Dataset excerpts:
━━━━━━━━━━━━━━━━━━━━━━━━━━━━━━
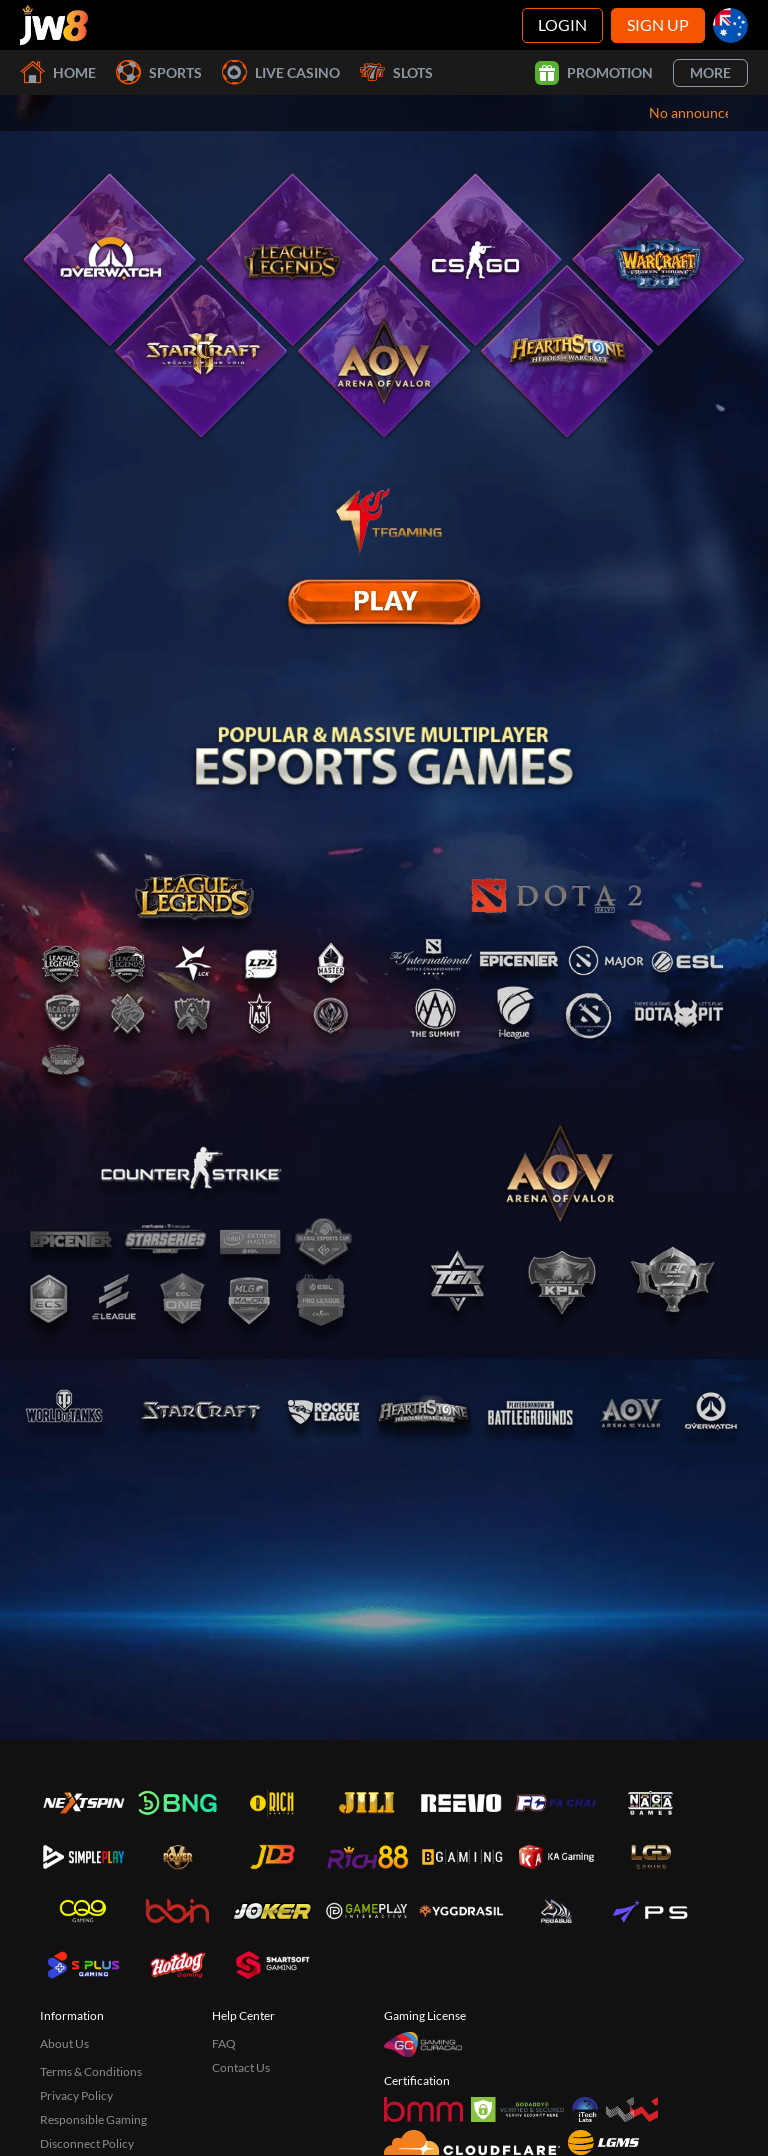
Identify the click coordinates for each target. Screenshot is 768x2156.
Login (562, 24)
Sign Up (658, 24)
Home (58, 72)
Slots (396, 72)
━━━━━━━━━━━━━━━━━━━━━━━━━━━━━━
_PROBLEM TO WORK ON_
Set down the entries shown above once more, exactly as they read, but without pictures.

_OUTPUT OF THE TASK_
Identify the click coordinates for each target. Screenshot is 768x2156.
Login (562, 24)
Sign Up (658, 24)
Home (58, 72)
Slots (396, 72)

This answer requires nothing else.